Üblicherweise werden personenbezogene Daten aufgrund der Anforderungen des Datenschutzes pseudonymisiert oder anonymisiert. Dadurch können sie von anderen Abteilungen, externen Drittunternehmen oder Forschungseinrichtungen weiterverarbeitet werden.
Anhand von Beispielen aus der Forschung zeigte ich, wie vermeintlich anonymisierte Daten durch die Kombination aus verschiedenen Quellen wieder aggregiert und somit deanonymisiert werden können. Aufgezeigt wurde außerdem, welche Möglichkeiten zur Deanonymisierung in Tor-Netzwerken im Darknet in der Forschung diskutiert und welche Methoden vermeintlich von Ermittlungsbehörden eingesetzt werden.
Anonym und Pseudonym
Um personenbezogene Daten weiter verarbeiten zu können, werden Daten zur Feststellung der Identität unkenntlich gemacht – entweder durch Pseudonymisierung oder Anonymisierung. Der Versuch, diese Daten wieder einer bestimmten Person zuzuordnen, wird Deanonymisierung genannt.
Bei der Pseudonymisierung werden eindeutige Merkmale zur Identifikation wie Benutzernamen, E-Mail-Adresse oder der realen Namen durch ein Pseudonym ersetzt. Dieses Pseudonym besteht meist aus einer Kombination aus Buchstaben und Zahlen, entweder gleichmäßig verteilt oder zufällig gewählt. Wichtig sind bei der Pseudonymisierung neben eindeutigen Merkmalen wie beispielsweise dem Namen auch alle anderen Daten, die eine einfache Identitätsfeststellung ermöglichen, wie zum Beispiel die Anschrift. Entweder müssen diese Merkmale entfernt oder in Gruppen zusammenfasst werden, die zu unscharf für eine Zuordnung sind.

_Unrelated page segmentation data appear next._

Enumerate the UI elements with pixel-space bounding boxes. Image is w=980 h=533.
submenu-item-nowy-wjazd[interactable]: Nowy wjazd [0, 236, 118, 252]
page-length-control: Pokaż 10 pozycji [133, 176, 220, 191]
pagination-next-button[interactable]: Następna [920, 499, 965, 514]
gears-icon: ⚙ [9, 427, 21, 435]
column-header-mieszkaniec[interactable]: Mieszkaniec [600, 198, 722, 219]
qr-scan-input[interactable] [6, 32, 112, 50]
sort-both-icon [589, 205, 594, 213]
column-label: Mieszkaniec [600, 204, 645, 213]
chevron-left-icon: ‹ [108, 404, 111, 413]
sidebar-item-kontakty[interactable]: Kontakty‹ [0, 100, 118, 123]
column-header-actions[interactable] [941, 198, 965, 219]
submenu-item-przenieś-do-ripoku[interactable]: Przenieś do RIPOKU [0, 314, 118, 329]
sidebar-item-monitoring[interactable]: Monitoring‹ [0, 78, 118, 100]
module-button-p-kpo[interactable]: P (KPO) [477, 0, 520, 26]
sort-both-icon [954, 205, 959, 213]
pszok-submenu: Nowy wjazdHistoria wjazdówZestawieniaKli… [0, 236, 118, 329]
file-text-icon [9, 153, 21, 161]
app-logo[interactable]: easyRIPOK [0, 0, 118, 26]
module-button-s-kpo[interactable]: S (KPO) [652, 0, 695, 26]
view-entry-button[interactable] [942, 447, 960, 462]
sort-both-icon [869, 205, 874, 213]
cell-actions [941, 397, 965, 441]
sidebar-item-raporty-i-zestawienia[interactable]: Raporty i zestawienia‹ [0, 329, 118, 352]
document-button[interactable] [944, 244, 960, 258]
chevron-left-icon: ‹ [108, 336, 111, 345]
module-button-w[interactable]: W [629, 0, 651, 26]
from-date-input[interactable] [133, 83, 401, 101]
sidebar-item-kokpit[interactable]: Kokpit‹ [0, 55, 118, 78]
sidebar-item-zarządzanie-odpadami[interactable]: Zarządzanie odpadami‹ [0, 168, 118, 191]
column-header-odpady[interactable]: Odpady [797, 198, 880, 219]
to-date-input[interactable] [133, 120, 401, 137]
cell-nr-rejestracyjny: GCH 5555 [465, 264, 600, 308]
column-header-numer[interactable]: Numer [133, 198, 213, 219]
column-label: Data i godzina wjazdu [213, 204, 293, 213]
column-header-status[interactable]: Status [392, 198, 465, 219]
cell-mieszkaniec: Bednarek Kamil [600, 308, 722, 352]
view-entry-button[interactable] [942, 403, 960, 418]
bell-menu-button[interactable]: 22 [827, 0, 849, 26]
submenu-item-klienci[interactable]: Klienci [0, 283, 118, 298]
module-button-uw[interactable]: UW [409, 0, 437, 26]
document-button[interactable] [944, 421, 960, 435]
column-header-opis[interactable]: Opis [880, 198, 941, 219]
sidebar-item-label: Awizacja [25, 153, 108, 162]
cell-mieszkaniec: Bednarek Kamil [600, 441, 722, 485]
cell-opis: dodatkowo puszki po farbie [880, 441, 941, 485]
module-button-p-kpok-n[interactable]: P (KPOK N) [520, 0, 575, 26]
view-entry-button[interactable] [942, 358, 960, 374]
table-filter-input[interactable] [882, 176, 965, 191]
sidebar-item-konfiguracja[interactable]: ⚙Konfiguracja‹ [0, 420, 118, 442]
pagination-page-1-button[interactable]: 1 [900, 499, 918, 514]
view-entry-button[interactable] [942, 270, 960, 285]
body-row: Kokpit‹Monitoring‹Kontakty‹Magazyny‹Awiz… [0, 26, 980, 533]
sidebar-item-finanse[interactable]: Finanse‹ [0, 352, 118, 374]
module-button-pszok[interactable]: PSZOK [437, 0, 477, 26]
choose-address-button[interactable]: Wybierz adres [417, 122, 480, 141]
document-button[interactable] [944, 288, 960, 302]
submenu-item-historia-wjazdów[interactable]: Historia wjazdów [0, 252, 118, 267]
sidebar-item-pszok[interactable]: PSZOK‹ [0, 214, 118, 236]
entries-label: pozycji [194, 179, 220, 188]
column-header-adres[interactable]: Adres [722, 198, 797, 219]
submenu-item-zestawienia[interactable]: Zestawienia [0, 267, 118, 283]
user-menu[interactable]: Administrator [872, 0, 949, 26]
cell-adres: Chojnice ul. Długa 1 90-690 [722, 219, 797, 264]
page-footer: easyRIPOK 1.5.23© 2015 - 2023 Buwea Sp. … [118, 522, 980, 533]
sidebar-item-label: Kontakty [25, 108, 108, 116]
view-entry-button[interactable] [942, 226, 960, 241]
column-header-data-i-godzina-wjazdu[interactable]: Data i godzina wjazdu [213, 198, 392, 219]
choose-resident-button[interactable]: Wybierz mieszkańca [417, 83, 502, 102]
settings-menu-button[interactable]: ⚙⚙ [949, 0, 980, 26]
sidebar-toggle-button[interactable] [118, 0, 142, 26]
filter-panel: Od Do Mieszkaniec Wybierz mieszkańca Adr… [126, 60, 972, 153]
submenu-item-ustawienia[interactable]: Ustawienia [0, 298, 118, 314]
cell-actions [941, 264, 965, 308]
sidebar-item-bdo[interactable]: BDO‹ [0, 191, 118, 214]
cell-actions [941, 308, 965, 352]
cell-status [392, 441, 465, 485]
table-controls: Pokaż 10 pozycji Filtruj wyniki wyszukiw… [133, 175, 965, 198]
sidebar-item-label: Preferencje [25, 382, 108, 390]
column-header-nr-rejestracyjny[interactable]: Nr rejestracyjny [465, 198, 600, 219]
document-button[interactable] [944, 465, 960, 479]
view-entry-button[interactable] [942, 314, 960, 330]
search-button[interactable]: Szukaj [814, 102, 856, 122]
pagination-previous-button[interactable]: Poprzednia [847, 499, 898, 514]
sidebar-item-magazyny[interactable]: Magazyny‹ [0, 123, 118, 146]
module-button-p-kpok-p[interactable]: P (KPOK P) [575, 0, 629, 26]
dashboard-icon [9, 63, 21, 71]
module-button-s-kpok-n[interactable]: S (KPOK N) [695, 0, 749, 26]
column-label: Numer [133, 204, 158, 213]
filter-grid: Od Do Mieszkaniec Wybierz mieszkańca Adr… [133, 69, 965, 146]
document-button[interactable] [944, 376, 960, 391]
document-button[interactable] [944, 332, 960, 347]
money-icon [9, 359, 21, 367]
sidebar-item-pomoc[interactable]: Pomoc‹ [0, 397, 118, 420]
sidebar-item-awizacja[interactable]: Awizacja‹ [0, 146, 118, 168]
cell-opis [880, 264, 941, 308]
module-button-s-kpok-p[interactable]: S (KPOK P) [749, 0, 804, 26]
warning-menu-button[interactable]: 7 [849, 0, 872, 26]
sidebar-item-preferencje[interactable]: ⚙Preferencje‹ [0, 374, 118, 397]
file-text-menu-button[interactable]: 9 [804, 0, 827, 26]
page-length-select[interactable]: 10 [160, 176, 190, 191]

Im Gegensatz zur Pseudonymisierung werden bei der Anonymisierung die identifizierten Merkmale komplett entfernt, so dass auch später keine Zuordnung mehr durchgeführt werden kann. Auch hierbei gilt, dass alle potentiellen Identifikatoren entfernt werden müssen oder durch Pseudonymisierung in allgemeine Gruppen überführt werden müssen. Die komplette Entfernung aller Merkmale wird auch als „rücknahmefest“ bezeichnet.
Erfolgt eine unzureichende Pseudonymisierung bzw. Anonymisierung, können diese Daten mit einer anderen Datenquelle kombiniert werden und so kann eine eindeutige Zuordnung wiederhergestellt werden. Hierbei wird auch von k-Anonymität gesprochen. Aber nicht nur Daten, die anonymisiert wurden, können von einer Deanonymisierung betroffen sein. Sondern auch Daten, die vermeintlich keiner Person zugeordnet sind, können durch Kombinationen mit mehreren Datenbanken am Ende wieder einer Person zugeordnet werden. Dadurch können auch Datensätze relevant sein, die auf den ersten Blick problemlos veröffentlicht werden können.
Beispiele aus der Praxis
In der Praxis gibt es immer wieder Vorfälle mit fehlerhafter Pseudonymisierung oder Anonymisierung, die schlussendlich zu einer Deanonymisierung führen.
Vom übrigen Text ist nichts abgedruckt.